Transform medical data analysis with AI! Ask questions about MIMIC-IV data in plain English and get instant insights. Choose between local demo data (free) or full cloud dataset (BigQuery).

Features

  • 🔍 Natural Language Queries: Ask questions about MIMIC-IV data in plain English
  • 🏠 Local DuckDB + Parquet: Fast local queries for demo and full dataset using Parquet files with DuckDB views
  • ☁️ BigQuery Support: Access full MIMIC-IV dataset on Google Cloud
  • 🔒 Enterprise Security: OAuth2 authentication with JWT tokens and rate limiting
  • 🛡️ SQL Injection Protection: Read-only queries with comprehensive validation

🚀 Quick Start

📺 Prefer video tutorials? Check out step-by-step video guides covering setup, PhysioNet configuration, and more.

Install uv (required for uvx)

We use uvx to run the MCP server.
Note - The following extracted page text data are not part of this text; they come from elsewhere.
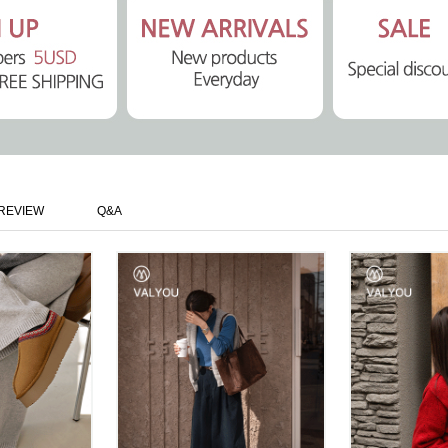
REVIEW
Q&A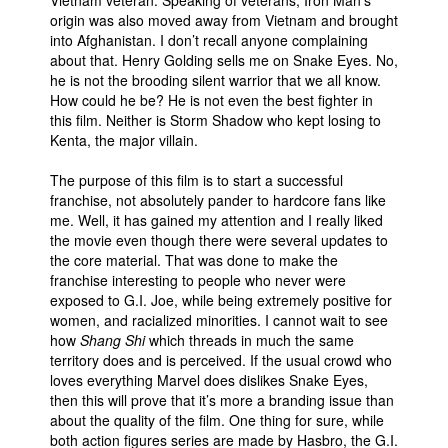
origin was also moved away from Vietnam and brought
into Afghanistan. I don’t recall anyone complaining
about that. Henry Golding sells me on Snake Eyes. No,
he is not the brooding silent warrior that we all know.
How could he be? He is not even the best fighter in
this film. Neither is Storm Shadow who kept losing to
Kenta, the major villain.
The purpose of this film is to start a successful
franchise, not absolutely pander to hardcore fans like
me. Well, it has gained my attention and I really liked
the movie even though there were several updates to
the core material. That was done to make the
franchise interesting to people who never were
exposed to G.I. Joe, while being extremely positive for
women, and racialized minorities. I cannot wait to see
how
Shang Shi
which threads in much the same
territory does and is perceived. If the usual crowd who
loves everything Marvel does dislikes Snake Eyes,
then this will prove that it’s more a branding issue than
about the quality of the film. One thing for sure, while
both action figures series are made by Hasbro, the G.I.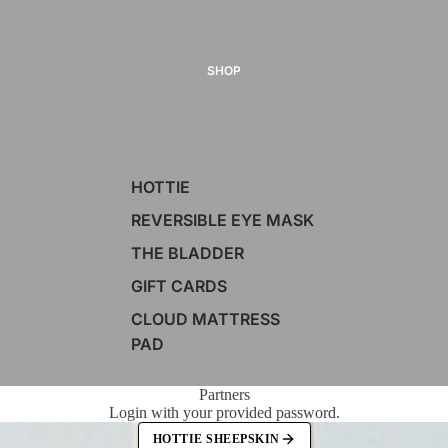
SHOP
HOTTIE
REVERSIBLE EYE MASK
THE BLADDER
GIFT CARDS
CLOUD MATTRESS
PAD
Partners
Login with your provided password.
HOTTIE SHEEPSKIN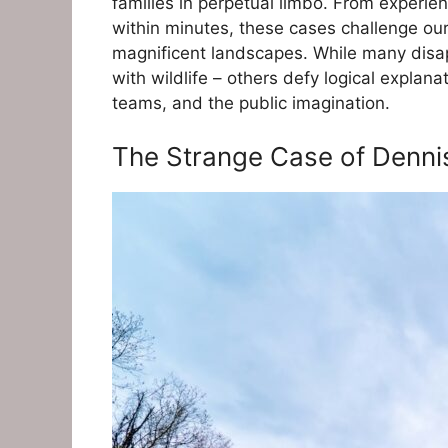
families in perpetual limbo. From experi
within minutes, these cases challenge our
magnificent landscapes. While many disa
with wildlife – others defy logical explan
teams, and the public imagination.
The Strange Case of Denni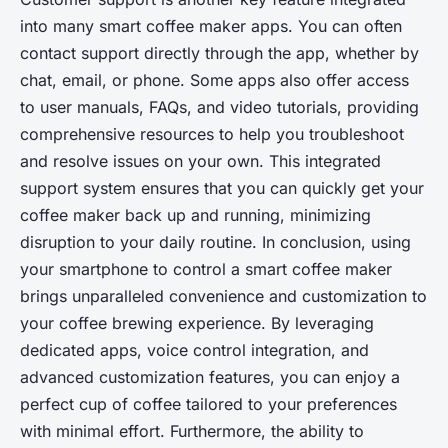
into many smart coffee maker apps. You can often
contact support directly through the app, whether by
chat, email, or phone. Some apps also offer access
to user manuals, FAQs, and video tutorials, providing
comprehensive resources to help you troubleshoot
and resolve issues on your own. This integrated
support system ensures that you can quickly get your
coffee maker back up and running, minimizing
disruption to your daily routine. In conclusion, using
your smartphone to control a smart coffee maker
brings unparalleled convenience and customization to
your coffee brewing experience. By leveraging
dedicated apps, voice control integration, and
advanced customization features, you can enjoy a
perfect cup of coffee tailored to your preferences
with minimal effort. Furthermore, the ability to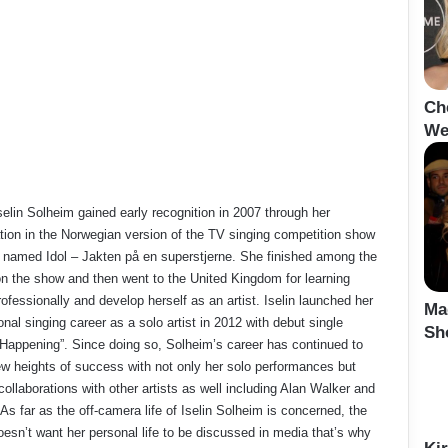
Ch
We
selin Solheim gained early recognition in 2007 through her
ation in the Norwegian version of the TV singing competition show
 named Idol – Jakten på en superstjerne. She finished among the
n the show and then went to the United Kingdom for learning
ofessionally and develop herself as an artist. Iselin launched her
Ma
onal singing career as a solo artist in 2012 with debut single
Sh
Happening”. Since doing so, Solheim’s career has continued to
w heights of success with not only her solo performances but
collaborations with other artists as well including Alan Walker and
 As far as the off-camera life of Iselin Solheim is concerned, the
oesn’t want her personal life to be discussed in media that’s why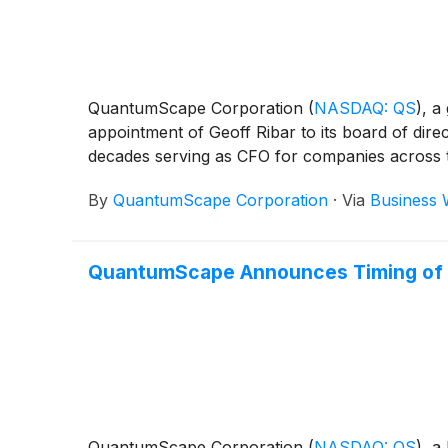
QuantumScape Corporation
(
NASDAQ: QS
)
, a
appointment of Geoff Ribar to its board of dire
decades serving as CFO for companies across t
By
QuantumScape Corporation
·
Via
Business 
QuantumScape Announces Timing of F
QuantumScape Corporation
(
NASDAQ: QS
)
, a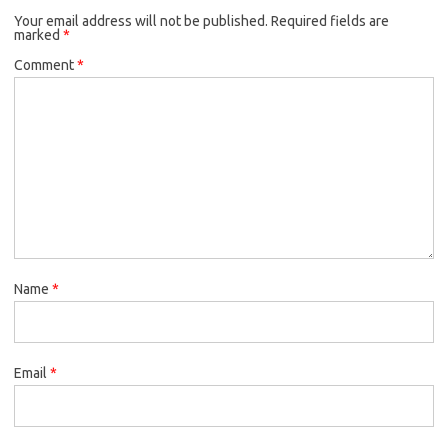
Your email address will not be published.
Required fields are
marked
*
Comment
*
Name
*
Email
*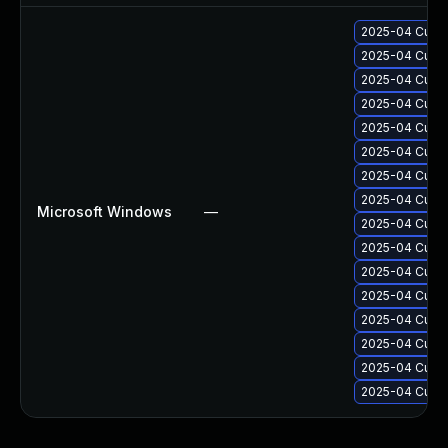
2025-04 Cumul
2025-04 Cumul
2025-04 Cumul
2025-04 Cumul
2025-04 Cumul
2025-04 Cumul
2025-04 Cumul
2025-04 Cumul
Microsoft Windows
—
2025-04 Cumul
2025-04 Cumul
2025-04 Cumul
2025-04 Cumul
2025-04 Cumul
2025-04 Cumul
2025-04 Cumul
2025-04 Cumul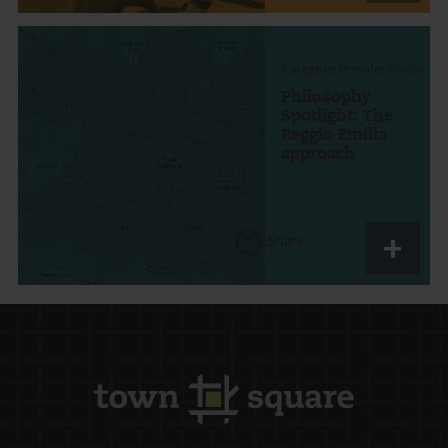
Category:
Provider Voices
Philosophy
Spotlight: The
Reggio Emilia
approach
Share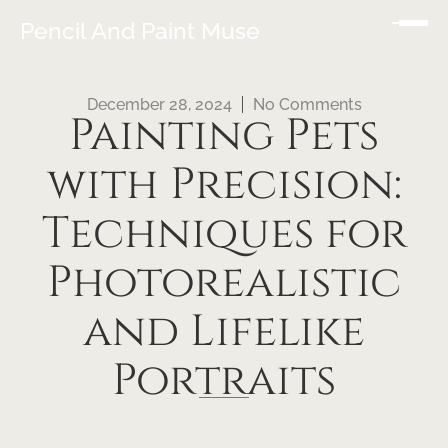
Pencil And Paint Muse
December 28, 2024
No Comments
Painting Pets
with Precision:
Techniques for
Photorealistic
and Lifelike
Portraits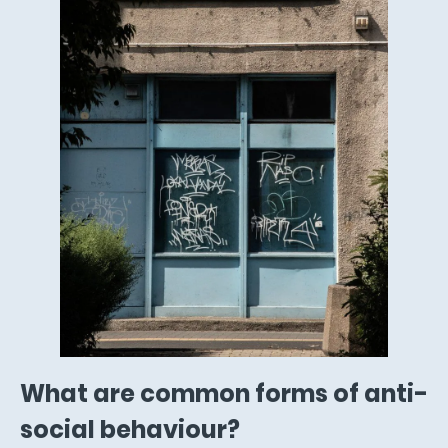
What are common forms of anti-
social behaviour?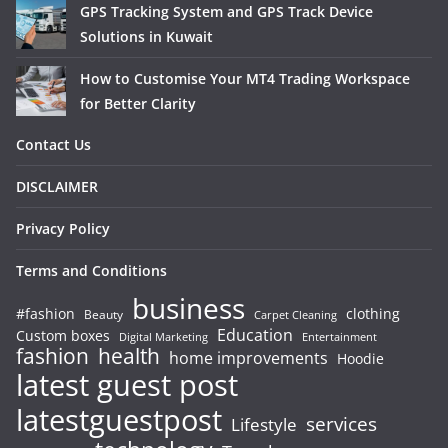
GPS Tracking System and GPS Track Device
Solutions in Kuwait
How to Customise Your MT4 Trading Workspace
for Better Clarity
Contact Us
DISCLAIMER
Privacy Policy
Terms and Conditions
business
#fashion
clothing
Beauty
Carpet Cleaning
Education
Custom boxes
Entertainment
Digital Marketing
fashion
health
home improvements
Hoodie
latest guest post
latestguestpost
services
Lifestyle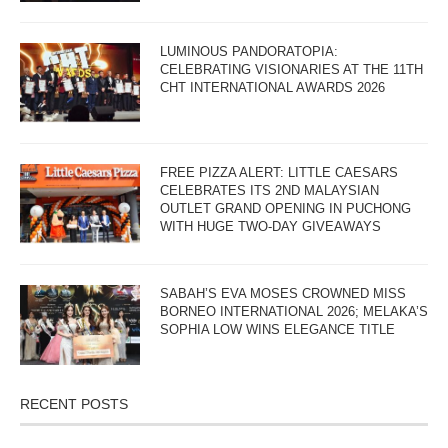
LUMINOUS PANDORATOPIA:
CELEBRATING VISIONARIES AT THE 11TH
CHT INTERNATIONAL AWARDS 2026
FREE PIZZA ALERT: LITTLE CAESARS
CELEBRATES ITS 2ND MALAYSIAN
OUTLET GRAND OPENING IN PUCHONG
WITH HUGE TWO-DAY GIVEAWAYS
SABAH’S EVA MOSES CROWNED MISS
BORNEO INTERNATIONAL 2026; MELAKA’S
SOPHIA LOW WINS ELEGANCE TITLE
RECENT POSTS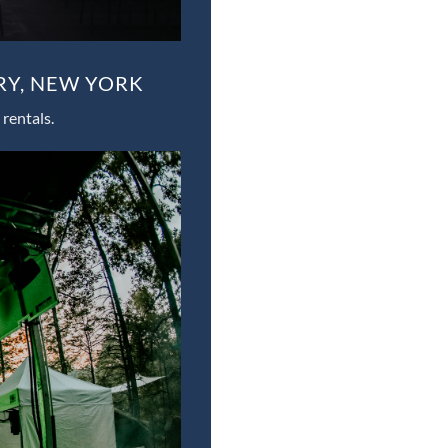
RY, NEW YORK
rentals.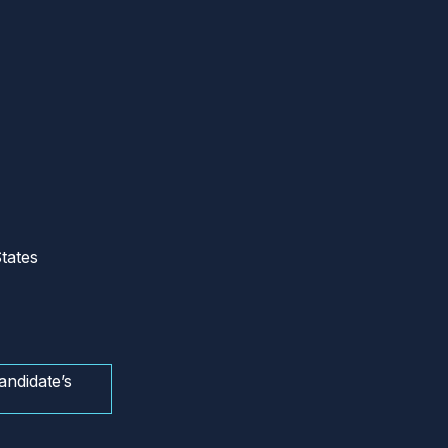
tates
andidate’s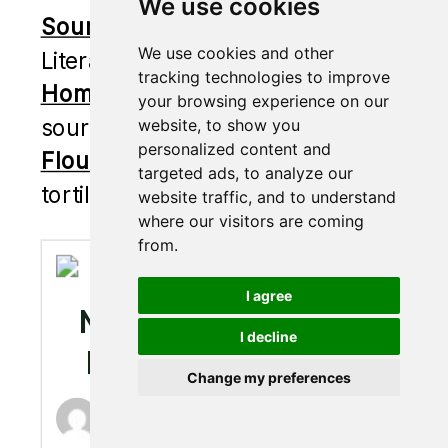
We use cookies
Sourdough Zucchini Bread
–
We use cookies and other
Literally so moist and delicious.
tracking technologies to improve
Homemade Crackers
– Made with
your browsing experience on our
sourdough discard.
website, to show you
personalized content and
Flour Tortillas
– Homemade
targeted ads, to analyze our
tortillas are the only way now.
website traffic, and to understand
where our visitors are coming
from.
I agree
MILK & HONEY
I decline
DINNER BUNS
Change my preferences
Brittany Piscatella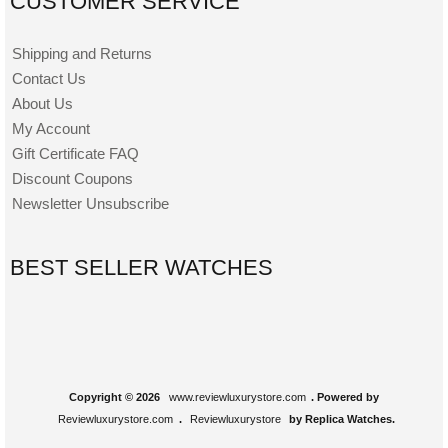
CUSTOMER SERVICE
Shipping and Returns
Contact Us
About Us
My Account
Gift Certificate FAQ
Discount Coupons
Newsletter Unsubscribe
BEST SELLER WATCHES
Copyright © 2026
www.reviewluxurystore.com
. Powered by
Reviewluxurystore.com
.
Reviewluxurystore
by Replica Watches.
Install uv from the official installer, then verify with uv --version.

macOS:

brew install uv

Linux (or macOS without Homebrew):

curl -LsSf https://astral.sh/uv/install.sh | sh
# macOS - enable for GUI apps like Claude Desktop:
sudo ln -s $(which uv) $(which uvx) /usr/local/bin/

Windows (PowerShell):

powershell -ExecutionPolicy ByPass -c "irm https://astral.sh/uv/install.ps1 | iex"

Verify installation:

uv --version

BigQuery Setup (Optional - Full Dataset)

Skip this if using DuckDB demo database.

  1. Install Google Cloud SDK:

    • macOS: brew install google-cloud-sdk
    • Windows/Linux: https://cloud.google.com/sdk/docs/install
  2. Authenticate:

    gcloud auth application-default login
    

    Opens your browser - choose the Google account with BigQuery access to MIMIC-IV.

M3 Initialization

Supported clients: Claude Desktop, Cursor, Goose, and more.

<table> <tr> <td width="50%">

DuckDB (Demo or Full Dataset)

To create a m3 directory and navigate into it run:

mkdir m3 && cd m3

If you want to use the full dataset, download it manually from PhysioNet and place it into m3/m3_data/raw. For using the demo set you can continue and run:

uv init && uv add m3-mcp && \
uv run m3 init DATASET_NAME && uv run m3 config --quick

Replace DATASET_NAME with mimic-iv-demo or mimic-iv-full and copy & paste the output of this command into your client config JSON file.

Demo dataset (16MB raw download size) downloads automatically on first query.

Full dataset (10.6GB raw download size) needs to be downloaded manually.

</td> <td width="50%">

BigQuery (Full Dataset)

Requires GCP credentials and PhysioNet access.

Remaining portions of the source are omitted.